Computer Architecture

Start Lecture #5

Remark: Lab 3 assigned. alu-final-1bit

A Simple Observation

The CarryIn to the LOB and Binvert to all the 1-bit ALUs are always the same. So the ALU has just one input called Bnegate, which is sent to the appropriate inputs in the 1-bit ALUs. The final 1-bit cell of the ALU is shown on the right.

Note that the circuit is the same for all bits; however different bits are wired differently, i.e., they have different inputs and their outputs are sent to different places.

Equality Detection

To see if A = B we simply form A-B and test if the result is zero

The Final Result

The final 32-bit ALU is shown below on the left. Again note that all the bits have the same circuit. The lob and hob have special external wiring; the other 30 bits are wired the same.

To the right of this diagram we see the symbol used for an ALU.

What are the control lines?

What functions can we perform?
function4-bit cntlAinvBnegOper

We think of the three control lines Ainvert, Bnegate, and Operation as forming a single 4-bit control line. The table on the right shows what four bit value is needed for each function.

Defining the MIPS ALU in Verilog


B.6: Faster Addition: Carry Lookahead

This adder is much faster than the ripple adder we did before, especially for wide (i.e., many bit) addition.

Fast Carry Using Infinite Hardware

This is a simple (theoretical) result.

  1. An adder is a combinatorial circuit hence it can be constructed with two (or three if you count the bubbles) levels of logic. Done

  2. Consider 32-bit (or 64-bit, or 128-bit, or N-bit) addition, R=A+B.
  3. The above applied to any logic function; here are the calculations specific for addition.

Fast Carry Using the First Level of Abstraction: Propagate and Generate

At each bit position we have two input bits a and b as well as a CarryIn input. We now define two other bits propagate and generate (p=ai+bi and g=aibi).

hp B.6.1 really F0422 2e

To summarize, using a subscript i to represent the bit number,

    to generate  a carry:   gi = ai bi
    to propagate a carry:   pi = ai+bi

The diagram on the right, from P&H, gives a plumbing analogue for generate and propagate. A full size version of the diagram is here in pdf.

The point is that liquid enters the main pipe if either the initial CarryIn or one of the generates is true.
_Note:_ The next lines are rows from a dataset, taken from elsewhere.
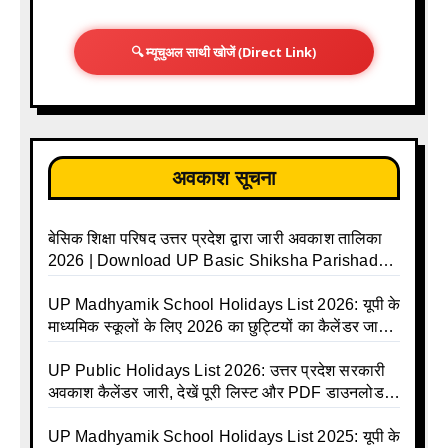
🔍 म्यूचुअल साथी खोजें (Direct Link)
अवकाश सूचना
बेसिक शिक्षा परिषद उत्तर प्रदेश द्वारा जारी अवकाश तालिका
2026 | Download UP Basic Shiksha Parishad
Holiday List 2026 | Basic Avkash Talika 2026 |
Basic School Avkash Talika UP 2026 | UP Basic
UP Madhyamik School Holidays List 2026: यूपी के
Shiksha Parishad Avkash Talika 2026 | UP
माध्यमिक स्कूलों के लिए 2026 का छुट्टियों का कैलेंडर जारी |
Avkash Talika 2026 | UP School Holiday and
UPMSP | UP Madhyamik School Avkash Talika |
Calendar List 2026
UP Madhyamik Avkash Talika 2026 | UP
UP Public Holidays List 2026: उत्तर प्रदेश सरकारी
Madhyamik School avkash suchi | UP
अवकाश कैलेंडर जारी, देखें पूरी लिस्ट और PDF डाउनलोड
Madhyamik avkash suchi | UP Madhyamik
करें | Up Avkash Talika | up government avkash
Holiday Calendar | Madhyamik School Holidays
talika | Sarkari Avkash Talika | Up Holidays List |
UP Madhyamik School Holidays List 2025: यूपी के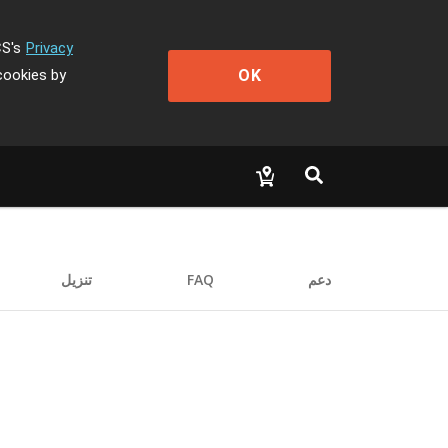
CS's
Privacy
OK
cookies by
دعم
FAQ
تنزيل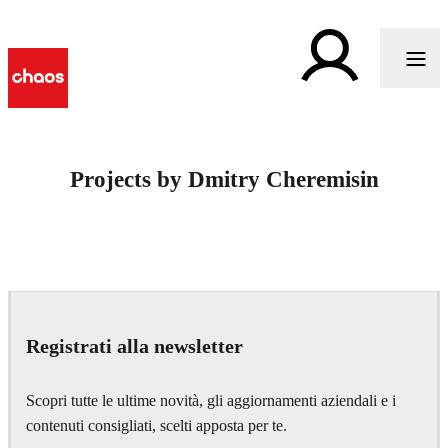
Projects by Dmitry Cheremisin
Registrati alla newsletter
Scopri tutte le ultime novità, gli aggiornamenti aziendali e i
contenuti consigliati, scelti apposta per te.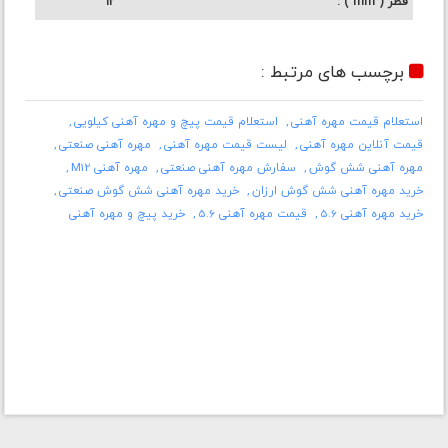
قطر ( mm )
12
برچسب های مرتبط :
استعلام قیمت مهره آهنی
استعلام قیمت پیچ و مهره آهنی کیلویی
قیمت آنلاین مهره آهنی
لیست قیمت مهره آهنی
مهره آهنی صنعتی
مهره آهنی شش گوش
سفارش مهره آهنی صنعتی
مهره آهنی M12
خرید مهره آهنی شش گوش ارزان
خرید مهره آهنی شش گوش صنعتی
خرید مهره آهنی 5.6
قیمت مهره آهنی 5.6
خرید پیچ و مهره آهنی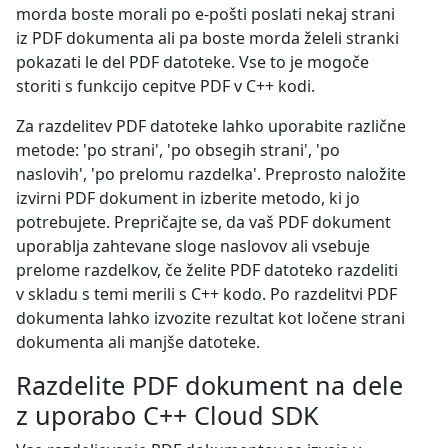
morda boste morali po e-pošti poslati nekaj strani
iz PDF dokumenta ali pa boste morda želeli stranki
pokazati le del PDF datoteke. Vse to je mogoče
storiti s funkcijo cepitve PDF v C++ kodi.
Za razdelitev PDF datoteke lahko uporabite različne
metode: 'po strani', 'po obsegih strani', 'po
naslovih', 'po prelomu razdelka'. Preprosto naložite
izvirni PDF dokument in izberite metodo, ki jo
potrebujete. Prepričajte se, da vaš PDF dokument
uporablja zahtevane sloge naslovov ali vsebuje
prelome razdelkov, če želite PDF datoteko razdeliti
v skladu s temi merili s C++ kodo. Po razdelitvi PDF
dokumenta lahko izvozite rezultat kot ločene strani
dokumenta ali manjše datoteke.
Razdelite PDF dokument na dele
z uporabo C++ Cloud SDK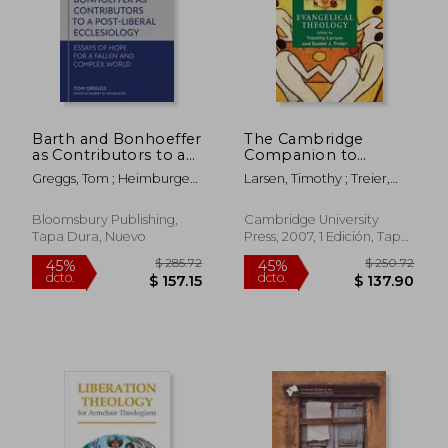
$ 73.46
$ 64.
40%
45%
dcto.
dcto.
$ 44.08
$ 35.
Barth and Bonhoeffer
The Cambridge
as Contributors to a
Companion to
Post-Liberal
Evangelical Theology
Greggs, Tom ; Heimburger,
Larsen, Timothy ; Treier,
Ecclesiology: Essays
Hardback
Robert W.
Daniel J.
of Hope for a Fallen
(Cambridge
and Complex World
Companions to
Bloomsbury Publishing,
Cambridge University
(en Inglés)
Religion) (en Inglés)
Tapa Dura, Nuevo
Press, 2007, 1 Edición, Tapa
Dura, Nuevo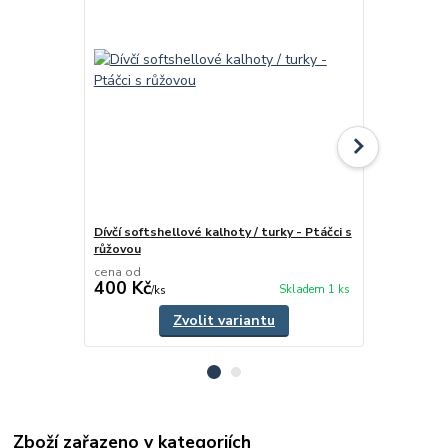
Dívčí softshellové kalhoty / turky - Ptáčci s
Dívčí zimní 
růžovou
- Ptáčci
cena od
400 Kč
225 Kč
Skladem 1 ks
/
ks
/
ks
Zvolit variantu
Zboží zařazeno v kategoriích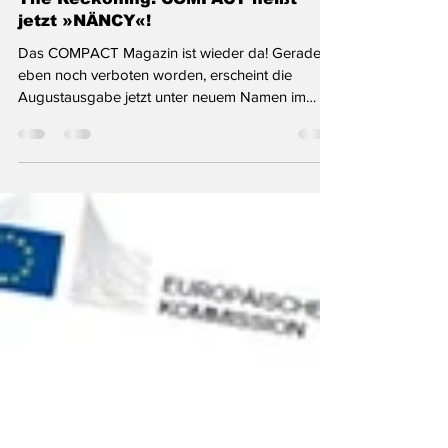
The Reckoning: COMPACT heißt
jetzt »NÄNCY«!
Das COMPACT Magazin ist wieder da! Gerade
eben noch verboten worden, erscheint die
Augustausgabe jetzt unter neuem Namen im
Berliner...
The water exits the pipe at the lower left (i.e., there is a CarryOut for this bit position) if all the propagate valves are open from the lowest liquid entrance to the exit.
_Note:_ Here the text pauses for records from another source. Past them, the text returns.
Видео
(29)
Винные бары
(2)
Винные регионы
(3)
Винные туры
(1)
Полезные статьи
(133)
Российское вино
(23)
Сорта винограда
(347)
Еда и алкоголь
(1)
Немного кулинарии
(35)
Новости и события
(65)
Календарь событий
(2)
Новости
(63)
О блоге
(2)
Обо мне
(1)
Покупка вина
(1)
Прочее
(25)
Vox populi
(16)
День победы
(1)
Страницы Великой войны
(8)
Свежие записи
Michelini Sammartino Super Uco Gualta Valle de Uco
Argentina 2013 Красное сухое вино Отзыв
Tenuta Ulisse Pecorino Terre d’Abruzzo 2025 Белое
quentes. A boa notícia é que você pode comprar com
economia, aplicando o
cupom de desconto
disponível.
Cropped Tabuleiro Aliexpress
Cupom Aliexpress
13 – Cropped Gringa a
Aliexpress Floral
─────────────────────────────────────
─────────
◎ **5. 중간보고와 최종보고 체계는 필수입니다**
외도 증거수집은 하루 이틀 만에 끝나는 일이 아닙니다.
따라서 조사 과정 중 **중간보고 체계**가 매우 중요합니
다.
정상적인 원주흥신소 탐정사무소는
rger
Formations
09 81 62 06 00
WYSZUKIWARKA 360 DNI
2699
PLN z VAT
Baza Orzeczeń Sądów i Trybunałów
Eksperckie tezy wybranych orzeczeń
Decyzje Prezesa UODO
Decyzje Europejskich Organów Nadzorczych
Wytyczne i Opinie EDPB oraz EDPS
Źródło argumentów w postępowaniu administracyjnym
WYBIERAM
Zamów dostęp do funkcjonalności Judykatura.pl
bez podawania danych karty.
The two diagrams in these notes are from the 2e; the colors changed between editions.

Given the generates and propagates, we can calculate all the carries for a 4-bit addition (recall that c0=Cin is an input) as follows (this is the formula version of the plumbing):

    c1 = g0 + p0 c0
    c2 = g1 + p1 c1 = g1 + p1 g0 + p1 p0 c0
    c3 = g2 + p2 c2 = g2 + p2 g1 + p2 p1 g0 + p2 p1 p0 c0
    c4 = g3 + p3 c3 = g3 + p3 g2 + p3 p2 g1 + p3 p2 p1 g0 + p3 p2 p1 p0 c0

4bit cla

Thus we can calculate c1 ... c4 in just two additional gate delays given the p's and g's (where we assume one gate can accept upto 5 inputs). Since we get gi and pi after one gate delay, the total delay for calculating all the carries is 3 (this includes c4=Carry-Out)

Each bit of the sum si can be calculated in 2 gate delays given ai, bi, and ci. Thus, for 4-bit addition, 5 gate delays after we are given a, b and Carry-In, we have calculated s and Carry-Out.
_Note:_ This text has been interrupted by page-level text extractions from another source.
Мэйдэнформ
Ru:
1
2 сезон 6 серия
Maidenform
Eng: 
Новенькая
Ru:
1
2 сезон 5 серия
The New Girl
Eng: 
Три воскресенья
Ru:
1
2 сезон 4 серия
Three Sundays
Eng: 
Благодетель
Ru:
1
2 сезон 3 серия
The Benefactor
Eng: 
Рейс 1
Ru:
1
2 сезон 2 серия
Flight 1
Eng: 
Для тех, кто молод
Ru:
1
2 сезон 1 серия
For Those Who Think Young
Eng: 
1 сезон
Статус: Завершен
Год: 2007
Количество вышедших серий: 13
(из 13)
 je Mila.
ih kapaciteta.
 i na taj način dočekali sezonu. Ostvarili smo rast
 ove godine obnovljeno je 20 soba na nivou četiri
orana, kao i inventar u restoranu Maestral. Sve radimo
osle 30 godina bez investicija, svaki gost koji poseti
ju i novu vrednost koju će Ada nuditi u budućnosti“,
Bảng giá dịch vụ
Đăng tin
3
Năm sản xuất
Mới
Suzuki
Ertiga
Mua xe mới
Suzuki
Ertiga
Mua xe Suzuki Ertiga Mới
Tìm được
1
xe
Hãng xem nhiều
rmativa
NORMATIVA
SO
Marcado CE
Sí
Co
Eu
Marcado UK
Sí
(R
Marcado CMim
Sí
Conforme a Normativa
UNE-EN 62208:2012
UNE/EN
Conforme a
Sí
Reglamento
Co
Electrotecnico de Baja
We show this in the diagram on the right.

Thus, for 4-bit addition, 5 gate delays after we are given a, b and Carry-In, we have calculated s and Carry-Out using a modest amount of realistic (no more than 5-input) logic.

How does the speed of this carry-lookahead adder CLA compare to our original ripple-carry adder?

Fast Carry Using the Second Level of Abstraction

We have finished the design of a 4-bit CLA; the next goal is a 16-bit fast adder. Let's consider, at varying levels of detail, five possibilities. cla hybrid 16bit

  1. Ripple carry. Simple, we know it, but not fast.
  2. General 2 levels of logic. Always applicable, we know it, but not practical.
  3. Extend the above design to 16 bits. Possible, we could do it, but some gates have 17 inputs. Would need a tree to reduce the input count.
  4. Put together four of the 4-bit CLAs. Shown in the diagram to the right is a schematic of our 4-bit CLA and a 16-bit adder constructed from four of them.
  5. Be more clever and put together the 4-bit CLAs in a carry-lookahead manner. One could call the result a 2-level CLA.